Но суть вовсе не в этом. Самое забавное в «деле Блюм» – само существование этого дела. Чем, собственно, занимаются чины высшей полиции (и, если бы не смерть свидетельницы, – занялись бы члены Секретной комиссии, первые должностные лица империи)? Разбором скандала в публичном доме – вернее, тем угрожающим государственной безопасности фактом, что некий Катенев в сильном подпитии кричал там невесть какие слова. Для разбора такого рода происшествий с лихвой хватило бы помощника квартального надзирателя.
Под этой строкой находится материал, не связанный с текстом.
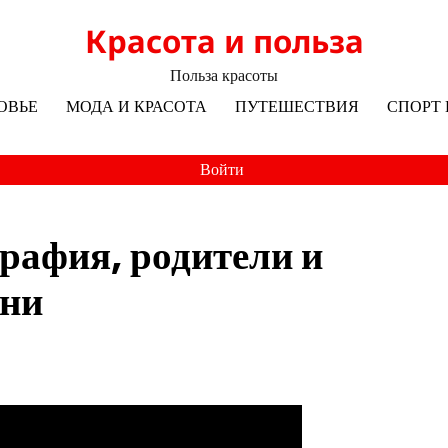
Красота и польза
Польза красоты
ОВЬЕ
МОДА И КРАСОТА
ПУТЕШЕСТВИЯ
СПОРТ 
Войти
рафия, родители и
зни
Думается, что в романе П. М. Ковалевского (автор, кстати, был близок с Дуровым и Пальмом) косвенно отражен именно этот сюжет. Вернее – счастливое его разрешение.
«Благонадежные девицы Софьи Фёдоровны были возвращены по первому же её слову к месту их служения, благодаря связям почтенной женщины в комиссии… (Не хочет ли автор намекнуть, что сами господа генералы пользовались услугами заведения? – И. В.) Пробовали было, для порядка, допросить и заговорщиц; но совершенно непосредственное хихиканье при первом заданном вопросе: в чем заключались их сношения с заговорщиками? и лаконичный ответ: “Занимались с ними”, – заставили допустить в их пользу исключение»[190].
Фантасмагория русской жизни тем и неодолима, что носит универсальный характер.
Но следует обратить внимание ещё на один аспект.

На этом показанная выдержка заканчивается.